Australians seeking the JobSeeker payment are typically linked to an employment service provider with whom they must regularly meet. An industry has emerged of these privatised commercial providers who are paid by the government to help these welfare recipients find a job, improve their CV, or other tasks.

The Australian Unemployed Workers’ Union (AUWU) is set to launch its employment services provider real-time automated tracking service in an effort to hold the industry accountable.

“Seeing as the government has abdicated its responsibility to properly regulate their own industry, we’ve decided to do it for them, on the largest possible scale,” an AUWU spokesman, Jez Heywood, said in a post about the platform.

The service is a website app that combines a searchable database of service providers with a rating, service type and location. The rating is determined by a peer-reviewed system developed by David O’Halloran and Simone Casey. It also scrapes all the comments on the federal government’s JobSearch list of providers.

So far, the AUWU’s survey has 242 responses that users can view by using the map or by searching by type of program. The app even includes a “wall of shame” for the worst-reviewed providers.

Heywood says the union decided to launch its own rating system after a previous government-run “star” system was scrapped.

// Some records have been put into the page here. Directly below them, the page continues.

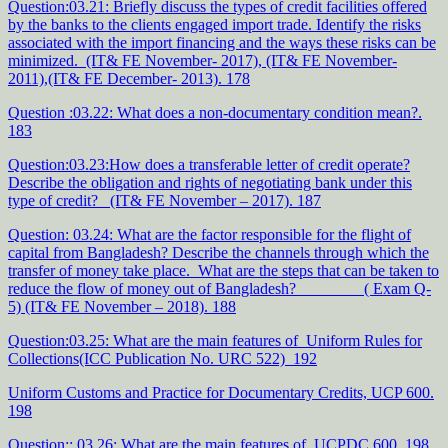
Question:03.21: Briefly discuss the types of credit facilities offered
by the banks to the clients engaged import trade. Identify the risks
associated with the import financing and the ways these risks can be
minimized. (IT& FE November- 2017), (IT& FE November-
2011),(IT& FE December- 2013). 178
Question :03.22: What does a non-documentary condition mean?.
183
Question:03.23:How does a transferable letter of credit operate?
Describe the obligation and rights of negotiating bank under this
type of credit? (IT& FE November – 2017). 187
Question: 03.24: What are the factor responsible for the flight of
capital from Bangladesh? Describe the channels through which the
transfer of money take place. What are the steps that can be taken to
reduce the flow of money out of Bangladesh? ( Exam Q-
5) (IT& FE November – 2018). 188
Question:03.25: What are the main features of Uniform Rules for
Collections(ICC Publication No. URC 522) 192
Uniform Customs and Practice for Documentary Credits, UCP 600.
198
Question:: 03.26: What are the main features of UCPDC 600. 198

“It’s ludicrous that, after all these decades of the privatised employment services system, there has been no independent body to rate job agencies, document their bad behaviour, and bring them into line,” the post says.

In 2020, documents obtained by The Guardian revealed that more than 5000 payments for placing welfare recipients in jobs or education had been recouped — totalling more than $1 million — from service providers since 2015.

On July 1, the government employment service, jobactive, will be replaced with Workforce Australia.